This is the concluding part of A Beginner’s Guide To Tyre Testing by Dr.S.N.Chakravarty.

Dynamic Tests

The dynamic tests are performed on the large test drum. Most of the dynamic tests are restricted to pure slip conditions. On the large drum different test stands can be mounted.

Shearography is a contact less, image producing measurement procedure which is very suitable for non destructive testing of lightweight structures. Compared to testing methods like Ultrasonic testing, X-Ray measurement or the Eddy Current method, Shearography has the advantages of full field measurement and requires accessibility from only one side of the specimen.

Shearography is an interferometric measurement technique. The shearing optics is completely integrated into a compact measurement head. Shearography is in principle insensitive against whole body deformations which results in a high resistance against disturbing factors. With the CCD-camera technique no photo laboratory is required.

This makes it possible to practically use shearography as a means of non-destructive testing in InService-Inspection.

The progress and development in computer technique and digital image processing have further improved the practical suitability of shearography. The development of the spatial phase shift with which for each object state only one video image has to be recorded leads to a simpler measurement set-up and a faster image acquisition.

This results in improved robustness and longer lifetime of the measuring system since a mechanical phase shift module is no longer required. The actual measurement process is faster and, thus, less sensitive for disturbances.

1. Shearography in the production line for quality control
2. Shearography in Service as a mobile test system in field measurements

Here’s a 2.11 min video of Tire Testing with the STEINBICHLER INTACT 30 System.

Video of Tire Testing – Shearography

Measurement Principle

The shearography is an interferometric method with which it is possible to detect component deformation respectively the gradient of the deformation created by mechanical strain.
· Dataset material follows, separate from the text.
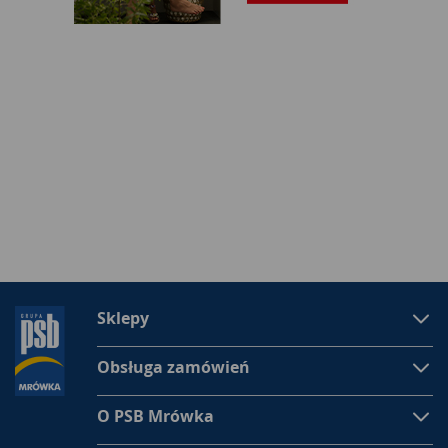
Sklepy
Obsługa zamówień
O PSB Mrówka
The process is very sensitive due to the interferometric measurement principle: deformations in the range of few micrometers can be detected.

The measurement sample is illuminated by laser light. With a CCD-camera, the object is supervised. For the reproduction of the object on the CCD target of the camera (image plane), the so-called shear optics is applied. It reproduces the object on the CCD target twice: this is called image shearing. A point of the object is shown on two positions in the image plane. In other words: two neighboring object points are displayed one over the other in the image plane.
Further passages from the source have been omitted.